▸ **Task to complete**: Below are the data; count the lines with the string "того" in them and give that number only.

[Page-level text extractions]

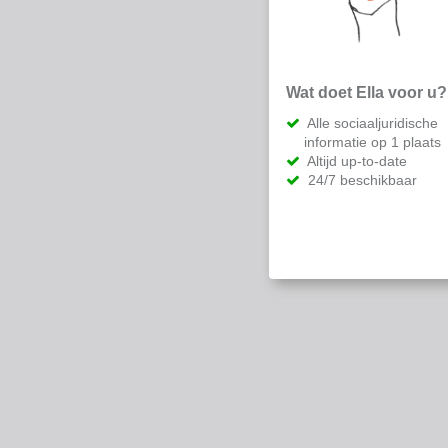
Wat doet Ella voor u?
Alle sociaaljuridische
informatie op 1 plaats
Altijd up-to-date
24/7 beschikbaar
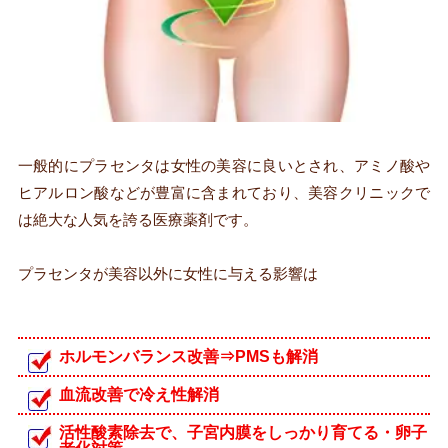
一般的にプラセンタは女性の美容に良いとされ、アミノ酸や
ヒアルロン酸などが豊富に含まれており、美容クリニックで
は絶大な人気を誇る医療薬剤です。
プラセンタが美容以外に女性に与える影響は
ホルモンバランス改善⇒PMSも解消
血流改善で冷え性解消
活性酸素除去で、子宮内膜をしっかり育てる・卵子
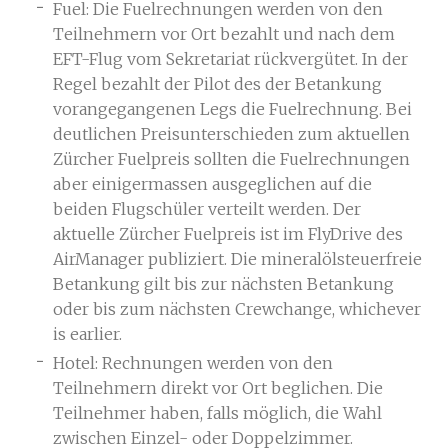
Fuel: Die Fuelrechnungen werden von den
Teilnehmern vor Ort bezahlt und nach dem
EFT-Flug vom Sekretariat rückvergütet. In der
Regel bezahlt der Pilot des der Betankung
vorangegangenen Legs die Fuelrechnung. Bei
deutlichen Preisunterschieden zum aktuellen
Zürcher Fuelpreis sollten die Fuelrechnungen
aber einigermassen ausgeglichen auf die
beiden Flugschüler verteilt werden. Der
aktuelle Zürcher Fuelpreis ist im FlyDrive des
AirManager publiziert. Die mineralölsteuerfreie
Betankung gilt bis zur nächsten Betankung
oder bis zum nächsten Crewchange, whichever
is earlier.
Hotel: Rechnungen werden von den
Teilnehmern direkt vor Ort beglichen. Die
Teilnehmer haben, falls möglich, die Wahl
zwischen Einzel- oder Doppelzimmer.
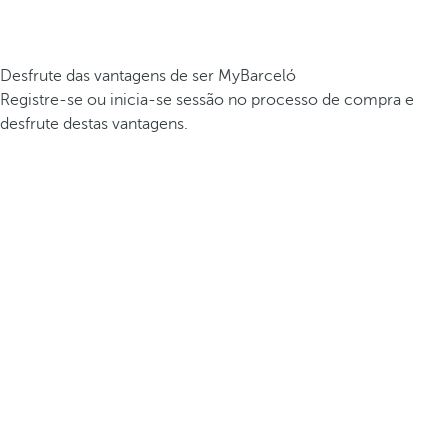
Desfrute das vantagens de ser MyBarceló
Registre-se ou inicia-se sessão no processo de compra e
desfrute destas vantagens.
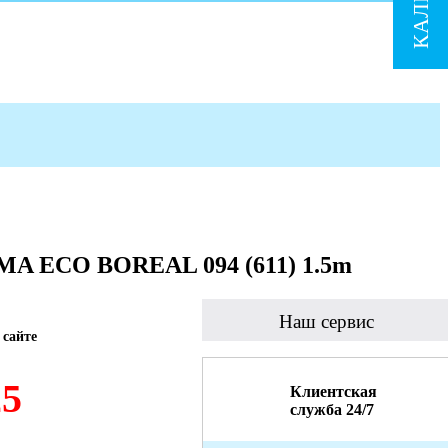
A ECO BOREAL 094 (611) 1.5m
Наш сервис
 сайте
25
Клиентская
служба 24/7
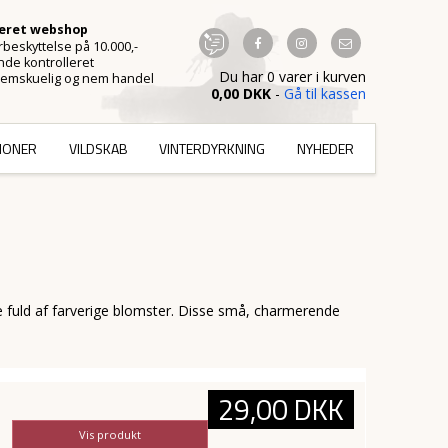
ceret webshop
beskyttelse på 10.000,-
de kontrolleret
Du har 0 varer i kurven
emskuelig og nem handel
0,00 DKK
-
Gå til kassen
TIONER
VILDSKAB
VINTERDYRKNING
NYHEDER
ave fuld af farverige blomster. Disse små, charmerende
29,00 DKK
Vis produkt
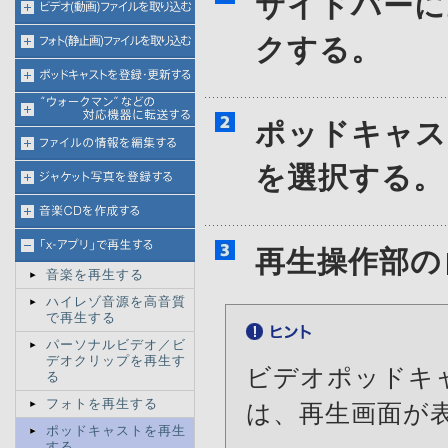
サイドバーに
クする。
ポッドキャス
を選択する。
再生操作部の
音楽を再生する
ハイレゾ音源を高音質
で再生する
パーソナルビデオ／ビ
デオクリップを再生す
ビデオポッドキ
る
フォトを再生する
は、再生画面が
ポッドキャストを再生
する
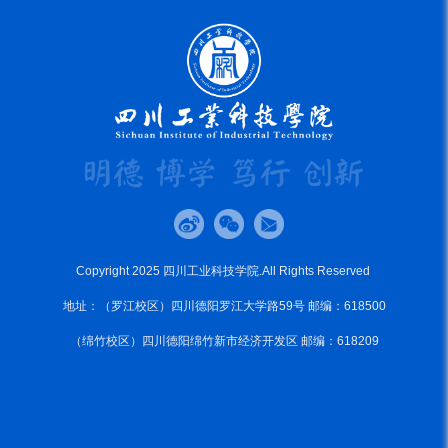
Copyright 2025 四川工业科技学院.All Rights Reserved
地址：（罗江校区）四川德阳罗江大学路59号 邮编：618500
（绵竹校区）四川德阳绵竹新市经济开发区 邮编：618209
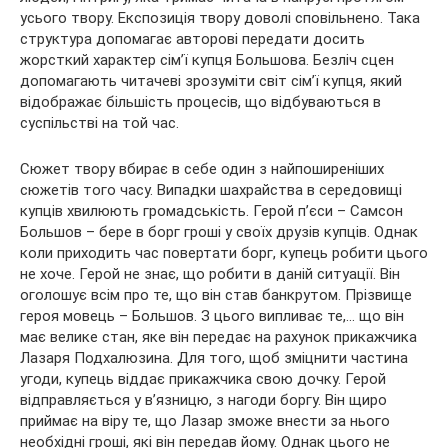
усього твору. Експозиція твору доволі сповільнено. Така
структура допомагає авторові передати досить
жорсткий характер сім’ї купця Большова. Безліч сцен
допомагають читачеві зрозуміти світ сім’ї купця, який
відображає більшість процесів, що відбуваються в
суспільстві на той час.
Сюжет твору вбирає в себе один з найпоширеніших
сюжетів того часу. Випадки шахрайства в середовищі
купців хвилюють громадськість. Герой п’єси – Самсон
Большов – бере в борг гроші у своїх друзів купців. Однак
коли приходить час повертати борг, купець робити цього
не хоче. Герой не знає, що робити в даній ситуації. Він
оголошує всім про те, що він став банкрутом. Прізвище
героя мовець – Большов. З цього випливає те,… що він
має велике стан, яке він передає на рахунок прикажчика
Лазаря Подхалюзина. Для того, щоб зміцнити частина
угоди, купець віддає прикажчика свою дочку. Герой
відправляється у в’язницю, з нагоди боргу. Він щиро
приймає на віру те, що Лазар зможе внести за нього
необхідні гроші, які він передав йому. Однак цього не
...
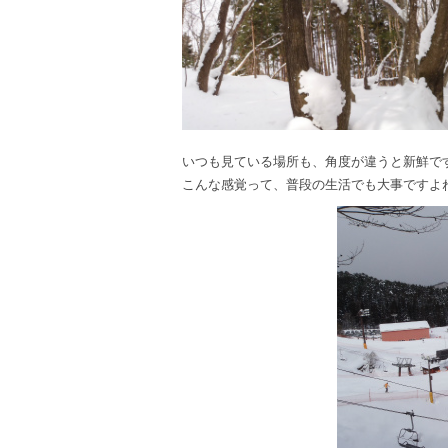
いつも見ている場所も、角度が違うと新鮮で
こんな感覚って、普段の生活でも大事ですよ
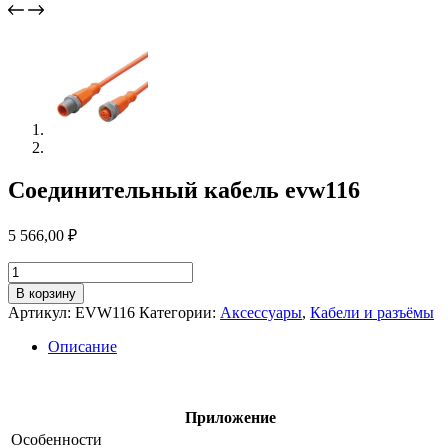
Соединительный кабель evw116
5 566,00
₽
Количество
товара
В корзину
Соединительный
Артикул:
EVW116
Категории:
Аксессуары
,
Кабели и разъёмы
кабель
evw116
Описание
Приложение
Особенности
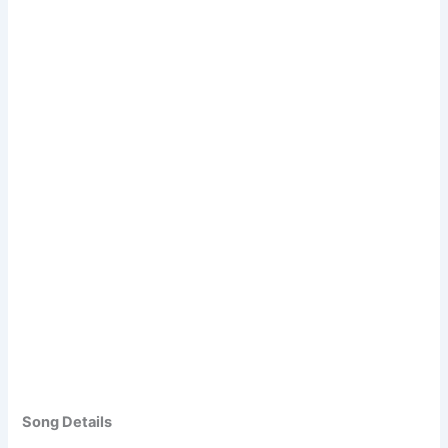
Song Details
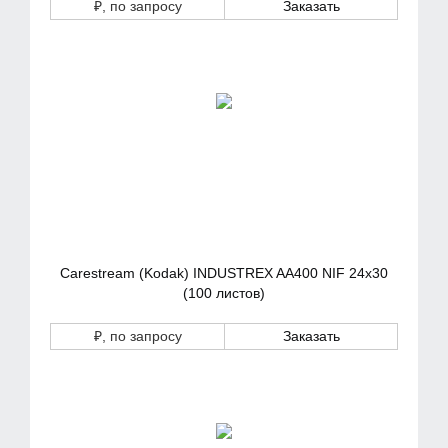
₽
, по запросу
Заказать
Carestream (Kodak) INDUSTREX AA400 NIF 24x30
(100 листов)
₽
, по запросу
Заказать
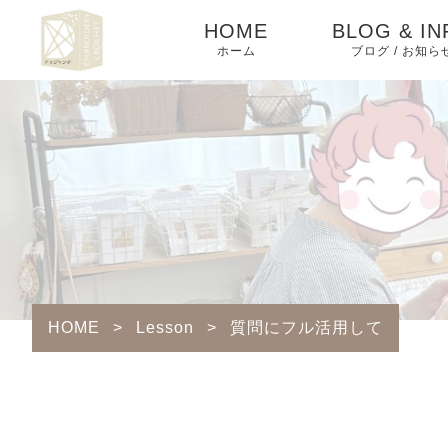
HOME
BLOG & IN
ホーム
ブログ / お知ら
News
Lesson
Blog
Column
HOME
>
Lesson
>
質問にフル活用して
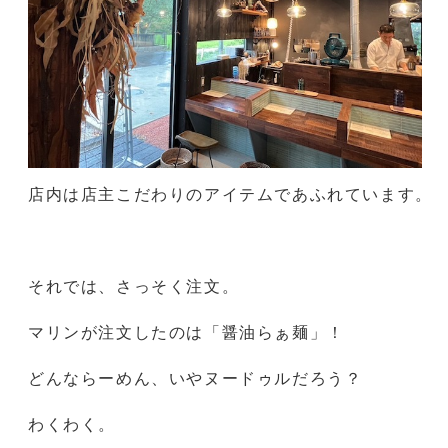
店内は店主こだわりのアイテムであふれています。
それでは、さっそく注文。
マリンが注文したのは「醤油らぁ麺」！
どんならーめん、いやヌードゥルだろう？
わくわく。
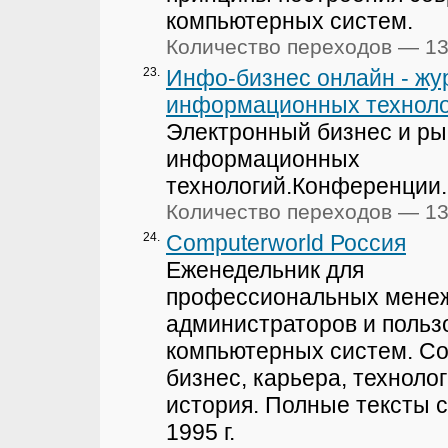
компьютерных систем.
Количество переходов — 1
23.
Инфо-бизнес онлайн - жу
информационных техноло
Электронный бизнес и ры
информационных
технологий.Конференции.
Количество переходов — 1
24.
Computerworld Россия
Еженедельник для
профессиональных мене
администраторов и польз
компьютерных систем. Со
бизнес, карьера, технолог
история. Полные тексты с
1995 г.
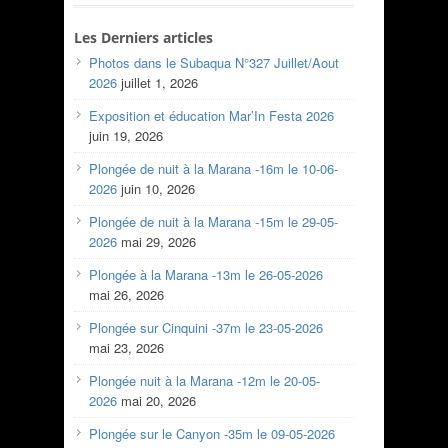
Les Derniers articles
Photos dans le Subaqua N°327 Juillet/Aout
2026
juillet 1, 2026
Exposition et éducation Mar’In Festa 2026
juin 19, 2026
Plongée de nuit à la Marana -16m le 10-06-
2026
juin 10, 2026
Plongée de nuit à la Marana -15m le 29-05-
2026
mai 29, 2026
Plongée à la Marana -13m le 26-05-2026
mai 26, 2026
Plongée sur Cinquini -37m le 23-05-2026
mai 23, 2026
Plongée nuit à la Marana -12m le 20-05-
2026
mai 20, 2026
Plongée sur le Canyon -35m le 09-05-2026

▸ **Exercise result**: 2